Ph. S. : Je ne fuis pas votre question – croyez-le – mais j’aimerais vous révéler maintenant la différence qu’il ya entre Valéry Giscard d’Estaing et François Mitterrand. Voilà : Giscard d’Estaing déclarait autrefois qu’il aurait aimé être écrivain, qu’il aurait aimé être l’égal de Flaubert ou – plus modestement – de Maupassant ; mais on sait qu’en définitive il se contenta de passer à « Apostrophes » où il ne fit guère qu’une bonne performance d’examen ; en revanche, Mitterrand semble croire qu’il est écrivain, du moins se le fait-il dire quotidiennement par tout ce que la gauche compte de littérateurs parentés, et de ce point de vue nous assistons déjà à un culte de la personnalité.


R. J. : N’y aurait-il pas dans votre dernière phrase un peu d’irrespect envers notre Président ?


Ph.

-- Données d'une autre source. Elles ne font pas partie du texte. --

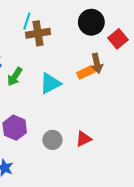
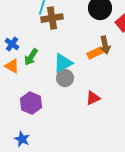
red triangle: (84, 139) -> (93, 98), moved
gray circle: (52, 140) -> (65, 78), moved

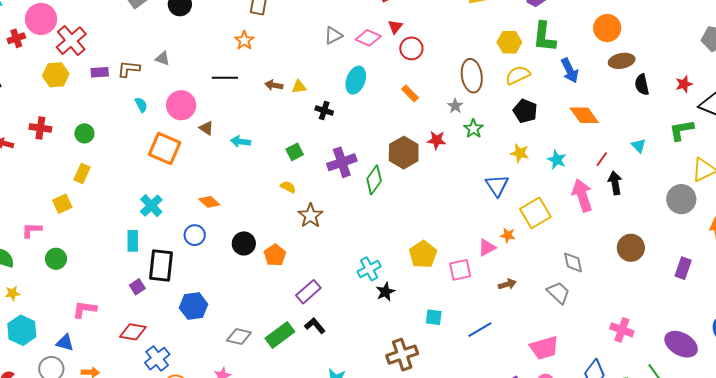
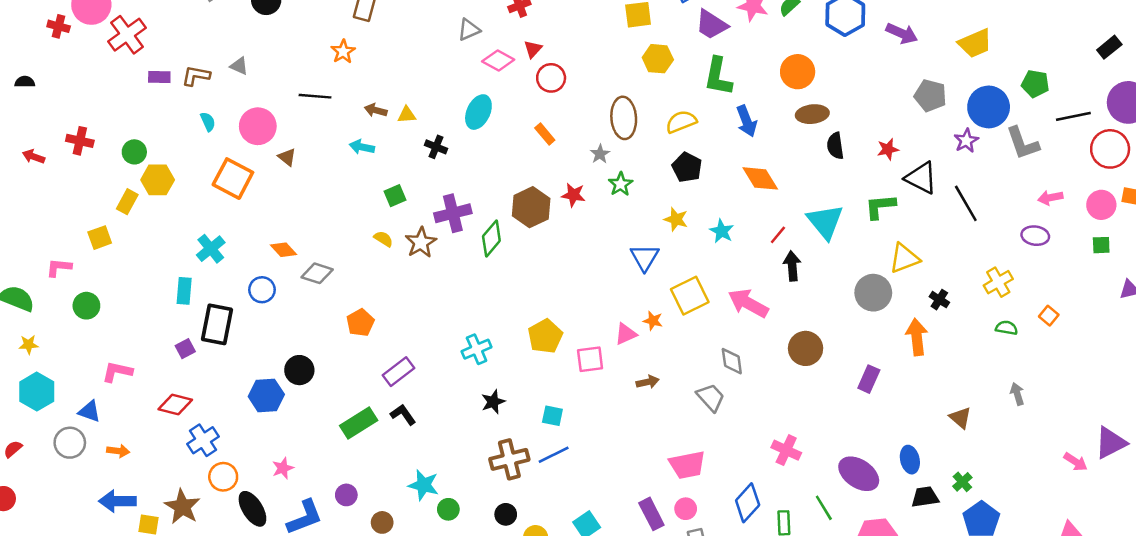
gray triangle: (333, 35) -> (469, 30), moved
red cross: (16, 38) -> (59, 26), turned 30
yellow hexagon: (509, 42) -> (658, 59), moved
yellow hexagon: (56, 75) -> (158, 180), moved
cyan arrow: (241, 142) -> (362, 147), moved
cyan triangle: (639, 146) -> (825, 222), size x2.0
pink arrow: (582, 195) -> (748, 303), moved, turned -48
brown star: (310, 216) -> (421, 243), moved
black circle: (244, 243) -> (299, 370), moved
black star: (385, 292) -> (493, 402), moved
blue hexagon: (194, 306) -> (266, 395), moved
blue line: (480, 330) -> (554, 455), moved
gray diamond: (239, 337) -> (317, 273), moved

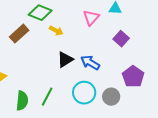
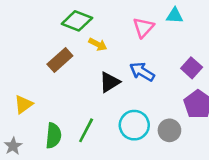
brown rectangle: (19, 34) -> (60, 60), moved
purple square: (121, 39) -> (192, 68), moved
blue arrow: (90, 63) -> (142, 72), moved

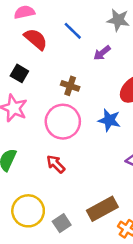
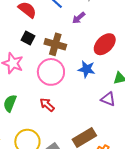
black square: (19, 73) -> (28, 38), moved
brown cross: (70, 86) -> (55, 44), size x1.5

S. : Pas du tout, je vous l’assure. Bien au contraire, je trouve que hisser notre président jusqu’à ka dignité d’écrivain, c’est un événement très positif, car peut-être cela conduira-t-il les Français, ne serait-ce que dans les commissariats, à honorer davantage la littérature. Ce septennat semble d’ailleurs placé sous le signe du livre, puisque François Mitterrand a choisi d’être portraituré par Gisèle Freund, photographe des écrivains. Mais je doute qu’un jour, dans un catalogue des œuvres de Gisèle Freund, la photo de Sollers, ex-élève du lycée Montaigne, à Bordeaux, se trouve côte à côte avec celle de Mitterrand.

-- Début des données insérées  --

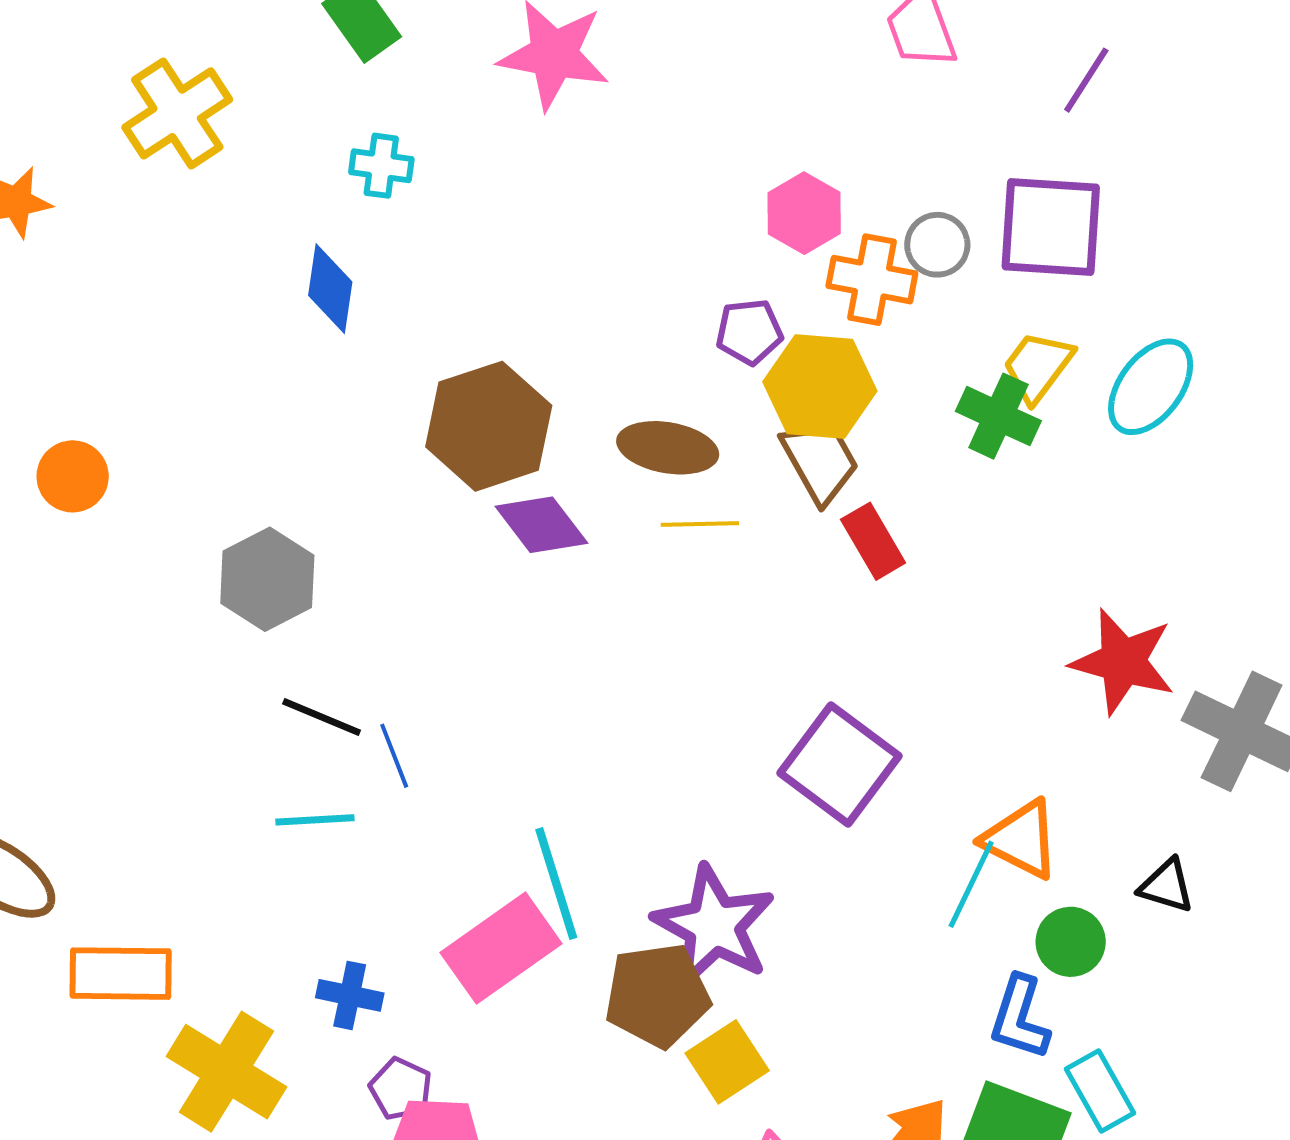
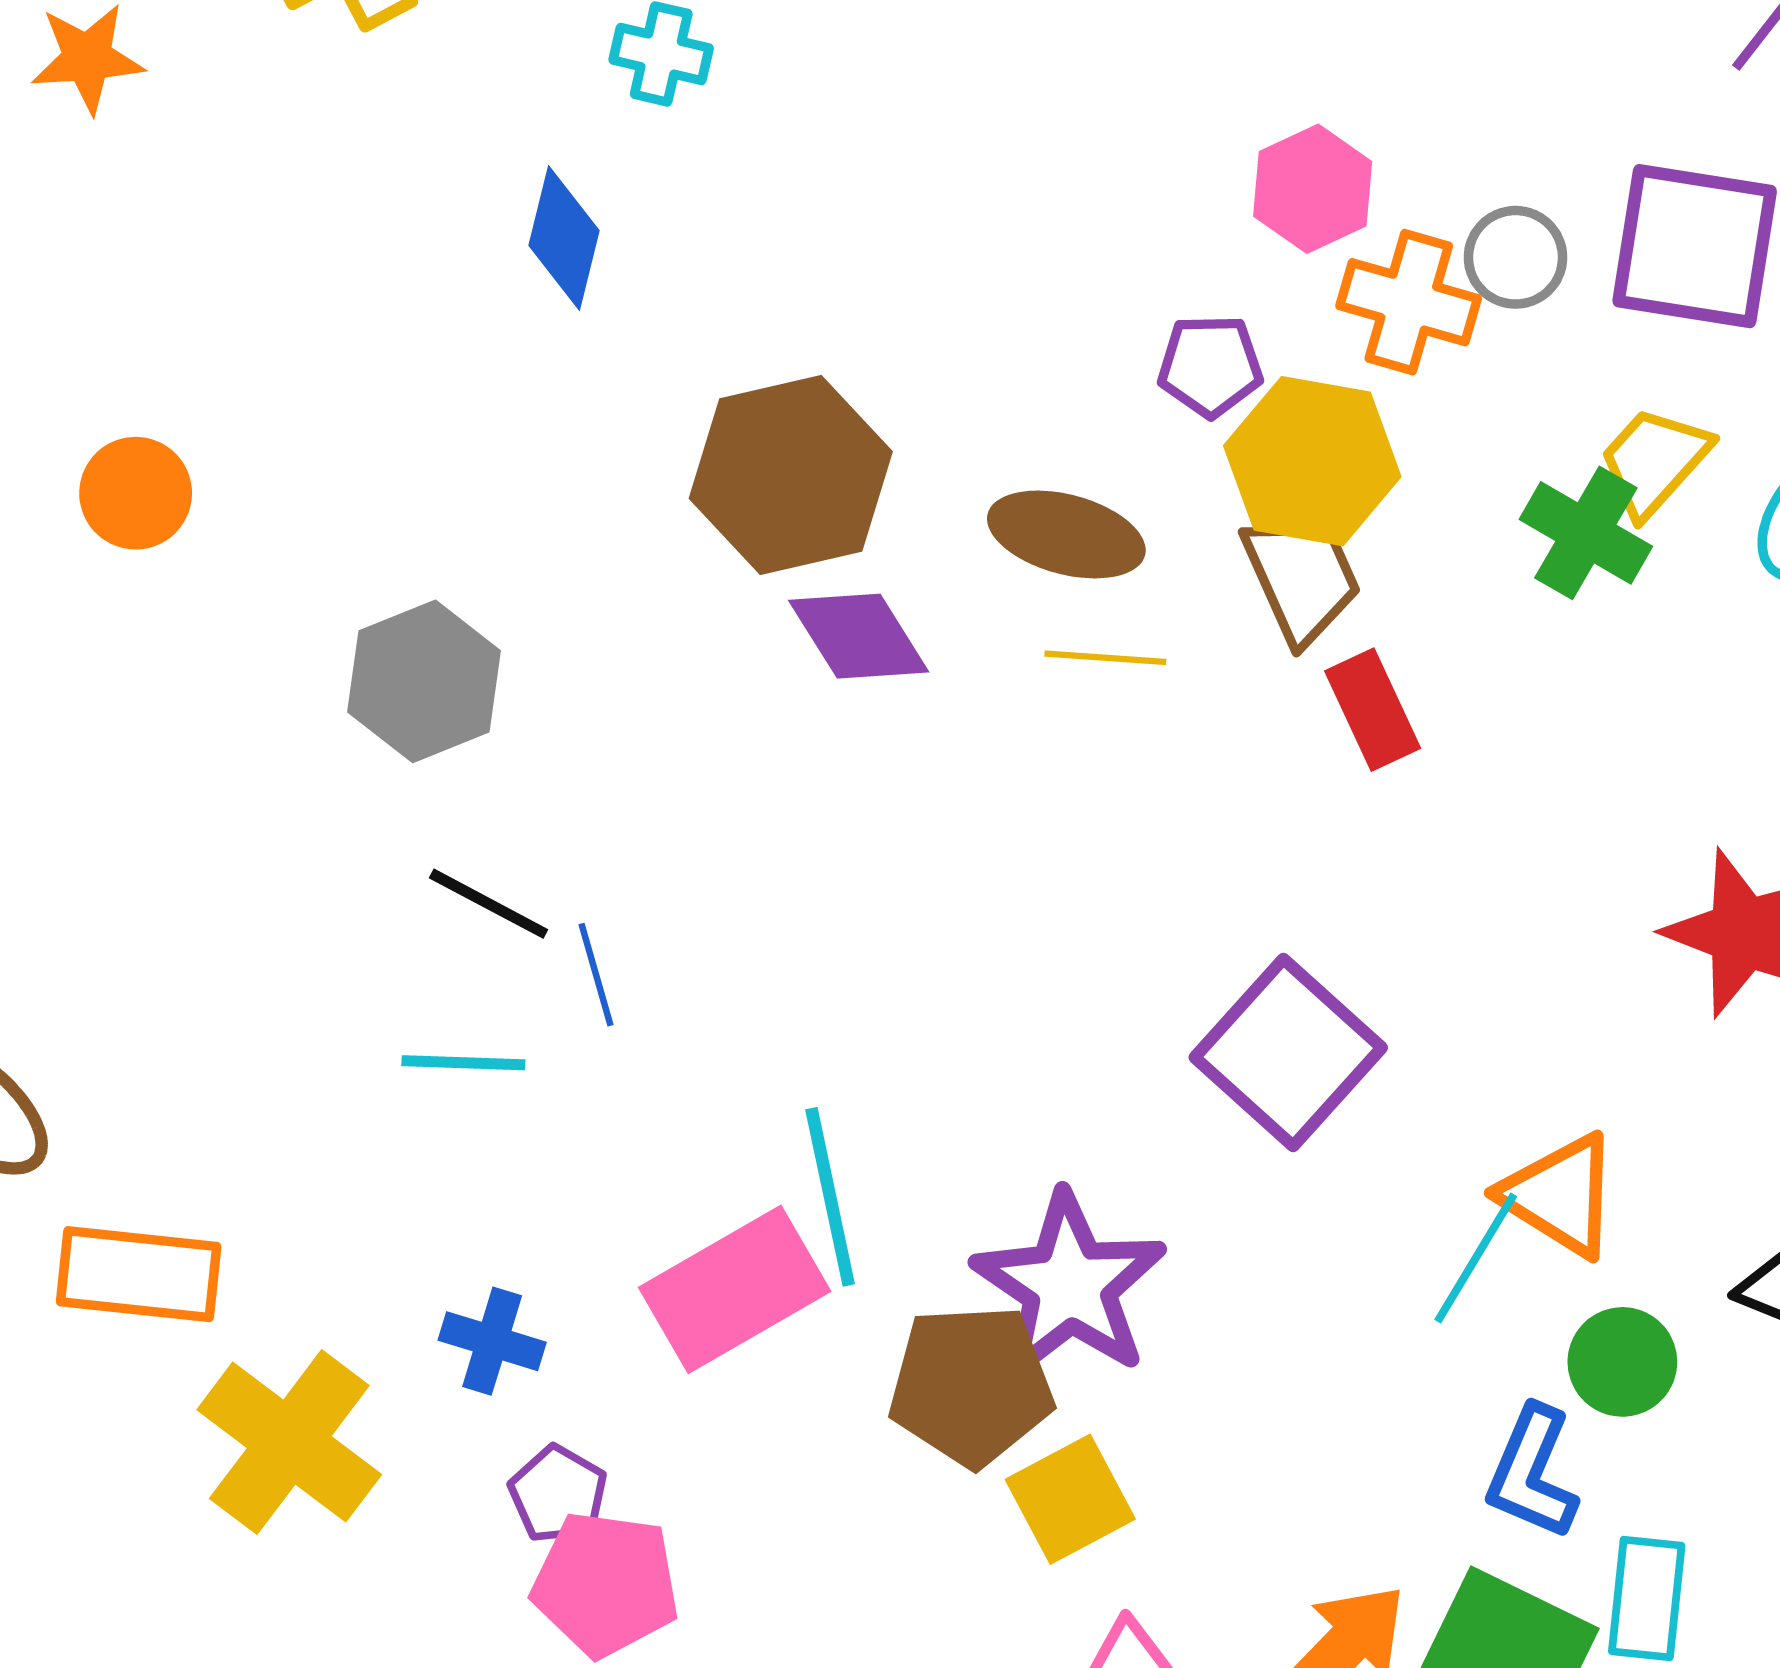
cyan rectangle: (1100, 1091) -> (1647, 1598), turned 30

R. J. : Philippe Sollers, si les vicissitudes de l’existence faisaient qu’à un moment donné vous soyez soumis à la torture, quelle serait votre réaction ?


Ph. S. : Je pense que je tiendrais le coup car la mort me paraît une chose plutôt souhaitable ; comme disait Mozart c’est la meilleure amie de l’homme. Oui, sous la torture, je me réfugierais dans le violent désir de mourir qui peut être une sorte de joie.

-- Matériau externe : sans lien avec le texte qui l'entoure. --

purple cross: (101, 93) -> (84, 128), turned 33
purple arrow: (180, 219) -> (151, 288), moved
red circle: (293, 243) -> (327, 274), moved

R. J. : De nos jours il existe des tortionnaires avisés qui n’exercent que sous contrôle médical ; tombé entre leurs mains vous ne pourriez espérer mourir.


Ph. S. : J’ai une très grande habitude de la maladie et de la douleur, et je connais bien les recoins du vide où l’on peut se retirer. Je suis un penseur du trou, j’aspire à la disparition.


R. J. : Herley disait : « Disparaître c’est paître le néant. »


Ph. S. : Paissons ! Vous savez ce que dit Montaigne : « Je ne peins pas l’être, mais le paissage. » Je n’ai pas oublié votre question concernant mes prises de position. Ma réponse est la suivante : contrairement aux autres écrivains, j’ai beaucoup de choses à dire. Qu’on sache que je suis disposé à prendre l’antenne pendant trois heures chaque semaine à la télévision ; je parlerais de choses et d’autres : de Dante, de Baudelaire, de Picasso, du Pape. Cela vaudrait mieux que d’inviter tous ces gens qui n’ont rigoureusement rien à exprimer.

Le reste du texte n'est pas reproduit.